Carolyn Hax: Husband refuses to back wife in standoff with his mother
Q: My mother-in-law just left after a humdinger of a week at our house, which started with her buying tickets without asking us (“On sale! You can just tell me not to come”); got ugly in the middle with her umpteenth crossing of boundaries about buying our 2-year-old toys (“A two-gift limit? But you didn’t mean forever, obviously”); and ended with her snarling, “I’m bigger than you in this relationship, and I’ve been around a lot longer,” as well as informing me that if I set boundaries, she’d just go to her son because he’s an equal parent.
I’m no paragon. I got so frustrated and angry over my husband’s umpteenth “I talked to her, she didn’t mean it” that I went straight to the source for a good, clean fight. But what haunts me is that he didn’t take my side. He defended her and accused me of “breaking” the family. He moderated, he refereed, but at no time did he make it clear he was on Team Wife.
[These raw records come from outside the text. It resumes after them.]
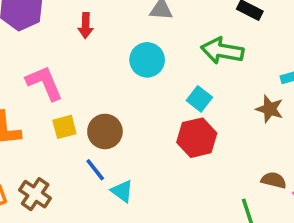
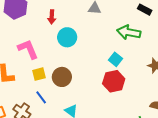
cyan circle: (147, 60) -> (67, 37), moved
blue line: (95, 170) -> (41, 97), moved

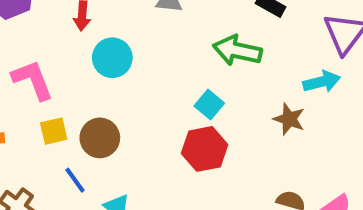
blue line: (41, 97) -> (75, 180), moved

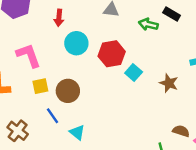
green arrow: (237, 51) -> (148, 24), moved, size x0.7
brown star: (289, 119) -> (169, 83), moved
red hexagon: (205, 149) -> (112, 54), moved

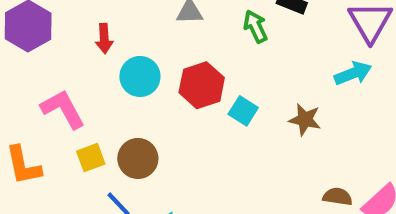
green arrow: (148, 24) -> (256, 27), turned 60

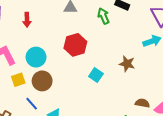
cyan circle: (140, 76) -> (36, 57), moved
cyan square: (243, 111) -> (96, 75), moved

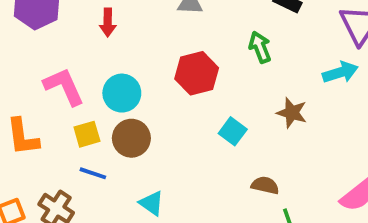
green arrow: (103, 16) -> (260, 47), moved
brown semicircle: (142, 103) -> (265, 185), moved
blue line: (32, 104) -> (93, 173), moved, turned -32

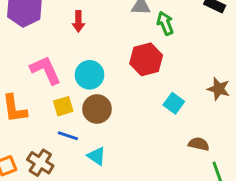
green arrow: (260, 47) -> (165, 23), moved
cyan triangle: (152, 203) -> (97, 156), moved

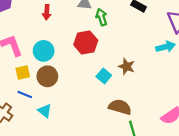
red arrow: (78, 21) -> (47, 12), moved
brown star: (219, 89) -> (127, 66), moved
brown semicircle: (199, 144) -> (120, 107), size x1.5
He’s still angry at me for losing my temper.
I’ve tried to communicate the years of her passive-aggressive digs and diva behavior — like leaving poopy onesies on the changing table because she “didn’t know where the laundry was,” leaving my house salted with her tchotchkes because “there was too much of your wife here,” having new mugs delivered here because she didn’t like mine — but he doesn’t register the woman warfare or his mother’s trampling of my home and family autonomy, only the fact that I shouted, so it’s all my fault. He insists the fact that she sees the baby only a few times a year is consequence enough.
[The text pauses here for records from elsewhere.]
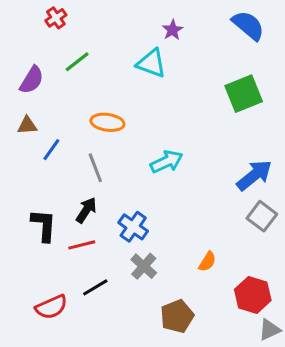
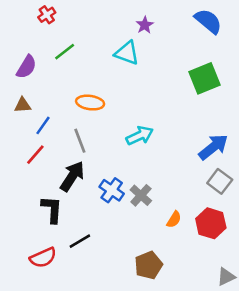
black arrow: (86, 210) -> (72, 176), size x1.4
black L-shape: (44, 225) -> (52, 209), moved
red line: (82, 245) -> (35, 155), moved, turned -35
gray cross: (144, 266) -> (141, 195), moved
red hexagon: (253, 295) -> (211, 223), moved

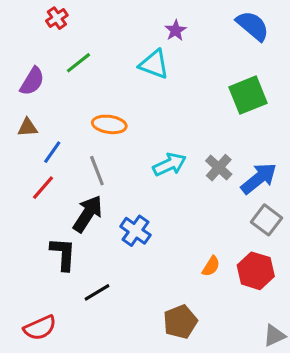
gray cross: (141, 195) -> (219, 168), moved
red semicircle: (43, 258) -> (40, 328), moved

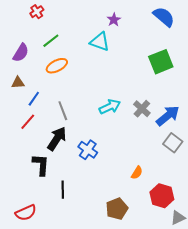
orange ellipse: (109, 124) -> (57, 66), moved, turned -35
red hexagon: (256, 271) -> (162, 196), moved
black line: (97, 292) -> (63, 190), turned -60

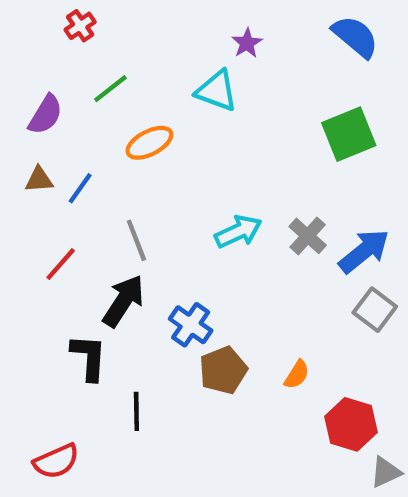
orange ellipse: (57, 66) -> (149, 143), moved
blue line: (34, 99) -> (80, 188), moved
brown pentagon: (117, 209) -> (223, 370), moved

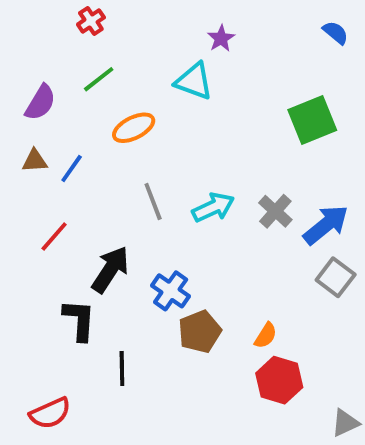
red cross: (80, 26) -> (91, 21), moved
blue semicircle: (355, 37) -> (336, 33), moved, size x0.6
gray line: (136, 240) -> (153, 202), moved
red hexagon: (351, 424) -> (279, 380), moved

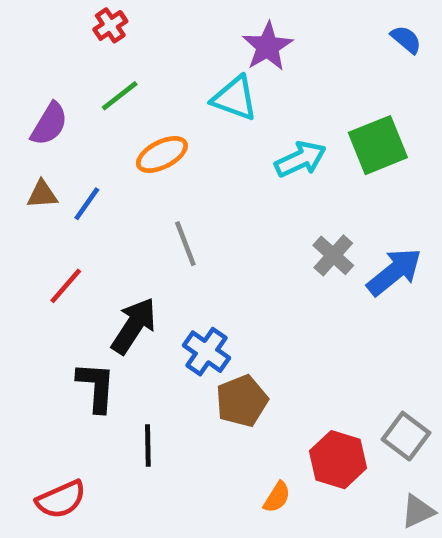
purple star: (221, 38) -> (268, 47), size x1.5
cyan arrow: (213, 207) -> (300, 159), moved
gray square: (336, 277) -> (406, 436), moved
orange semicircle: (266, 335) -> (277, 497), moved

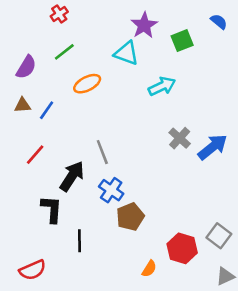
green square: (378, 145) -> (182, 41), moved, size x0.7
gray line: (185, 244) -> (102, 152), moved

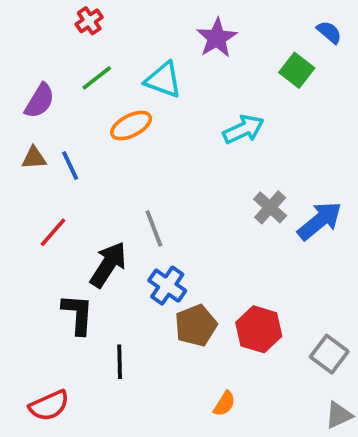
green square: (182, 41) -> (297, 70), moved, turned -30
cyan triangle: (126, 53) -> (163, 80), moved
blue line: (47, 110) -> (70, 166), turned -60
red hexagon: (182, 248) -> (259, 329), moved

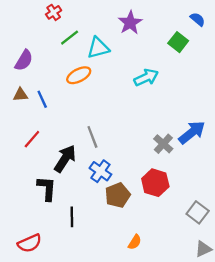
green line: (97, 78) -> (70, 38), moved
cyan triangle: (163, 80) -> (98, 48), turned -35
gray cross: (270, 207) -> (163, 144), moved
red hexagon: (259, 329) -> (155, 183), moved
Help! I don’t know what to do.
— Tied in Knots
A: “Woman warfare,” yes. So aptly put.
And, hello, how obviously put: Do you see yet why you’re losing?
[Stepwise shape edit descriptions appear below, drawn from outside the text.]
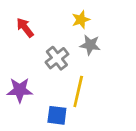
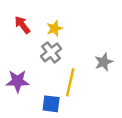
yellow star: (81, 20) -> (55, 28), moved
gray star: (90, 45) -> (104, 62), moved, turned -30

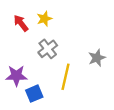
yellow star: (55, 28) -> (44, 19), moved
blue square: (51, 104) -> (34, 94), moved, turned -30

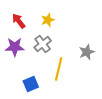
yellow star: (44, 19) -> (48, 20), moved
purple star: (16, 76) -> (15, 47), moved

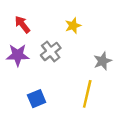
yellow star: (48, 20) -> (73, 26), moved
yellow line: (59, 69) -> (87, 94), moved

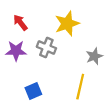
yellow star: (73, 26) -> (67, 24), size x1.6
gray cross: (51, 52) -> (46, 48), turned -30

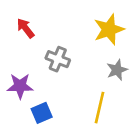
yellow star: (67, 24) -> (109, 29), moved
purple star: (16, 51) -> (20, 86), moved

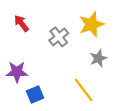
gray cross: (58, 59) -> (59, 37), moved, turned 30
yellow line: (100, 108) -> (84, 90), turned -50

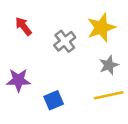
yellow line: (84, 90) -> (109, 95), moved, turned -65
blue square: (35, 94) -> (54, 100), moved

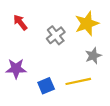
yellow line: (109, 95) -> (78, 81), moved

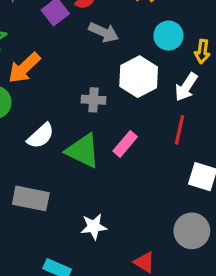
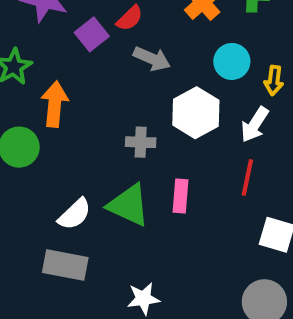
orange arrow: (24, 68) -> (55, 104), turned 140
white semicircle: (41, 136) -> (75, 214), moved
pink rectangle: (125, 144) -> (180, 196), turned -35

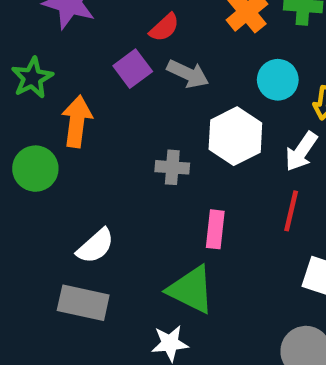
purple square: (92, 34) -> (133, 69), moved
green triangle: (129, 205) -> (191, 290), moved

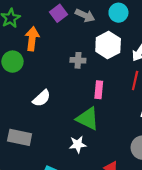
cyan circle: (278, 80) -> (118, 13), moved
gray rectangle: (83, 303) -> (20, 137), moved

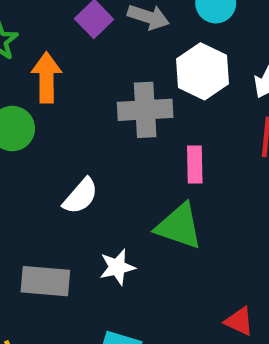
gray cross: (78, 60) -> (145, 110), size x1.6
white star: (78, 144) -> (117, 267), moved

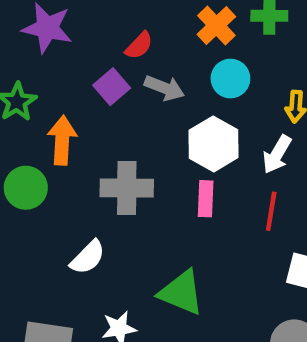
gray cross: (145, 110) -> (127, 188), moved
pink rectangle: (195, 165) -> (206, 199), moved

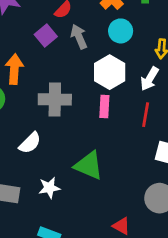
gray arrow: (164, 88) -> (79, 37), turned -135

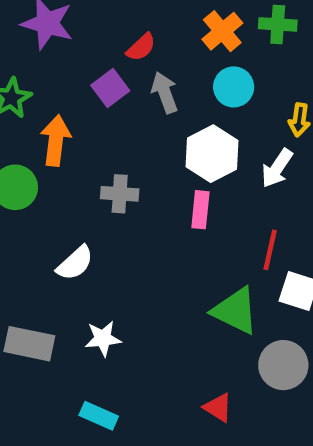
gray cross: (55, 99) -> (120, 194), size x0.7
red line: (146, 115) -> (270, 250), moved
green triangle: (89, 165) -> (235, 311), moved

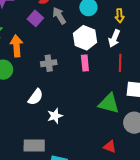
red line: (270, 250) -> (120, 63), moved
white star: (103, 338) -> (55, 116), moved
gray rectangle: (29, 344) -> (34, 145), moved

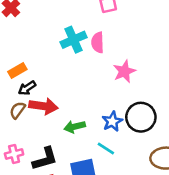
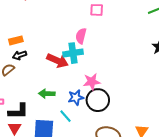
cyan cross: (74, 40) -> (73, 53), moved
pink star: (124, 71) -> (92, 82), moved
red arrow: (43, 106) -> (57, 61), moved

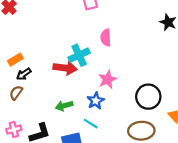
pink semicircle: (81, 36) -> (106, 38), moved
black circle: (98, 100) -> (148, 97), moved

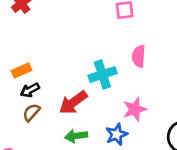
red arrow: (65, 68) -> (73, 102), moved, turned 130
brown semicircle: (16, 93) -> (31, 112), moved

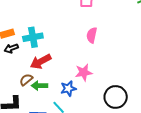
cyan cross: (102, 74) -> (33, 37), moved
brown semicircle: (31, 112) -> (26, 80), moved

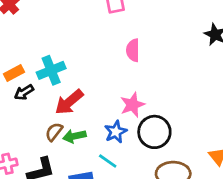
black circle: (116, 97) -> (154, 132), moved

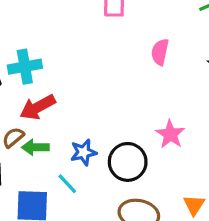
pink semicircle: (133, 50) -> (160, 52), moved
pink star: (132, 105) -> (170, 134), moved, turned -30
You brought your husband to a wife fight.
This is your life, your home, your marriage, your child. Your mother-in-law? There “a few times a year.” Her only power is the power you give her.
Don’t take my word for it; I guarantee she knows this. How else to explain her behaviors, an inventory of petty undermining tactics. (Feigning incompetence to make you clean up after her!! Evil genius.) Not only did you cede your power by letting her under your skin, but you also threw in her son as a bonus when you lost your cool. Her either obtuse or brainwashed son, I’m sorry.
So, new strategy. Understand, as she does, that she “lost” years ago — and her weapons are those cartoon guns with flags that say BANG.
Hereafter: Tchotchkes and mugs get donated, without comment. Dirty onesies: no reaction. Otherwise: warm (or cool) civility.
Miscellaneous annoying visit behaviors? No reactions. Hold lines if absolutely! necessary! sans emotion. As if all but civility has been surgically removed.
Unplanned arrivals: If you can’t be a united front saying no, then host without harrumphing. Maybe you and toddler have “plans” to be somewhere else for a day. Those excessive gifts you can’t stop her from buying? Pfft, whatever. “Thanks.” (Donate.) Nobody likes a sore winner.
Because you won and she knows it. That’s her torment and your mantra.
It’s not a “victory” by any definition — because warfare is obscene here.
Who knows what weakness in her drives her to feel so threatened and act out so shamefully. It was, and is, awful, disrespectful, self-defeating.
Your reaction to her “too much of your wife” attitude is normal.
Unfortunately, it only feeds her dysfunction.
Now, starve it.
She won’t know what stops hitting her.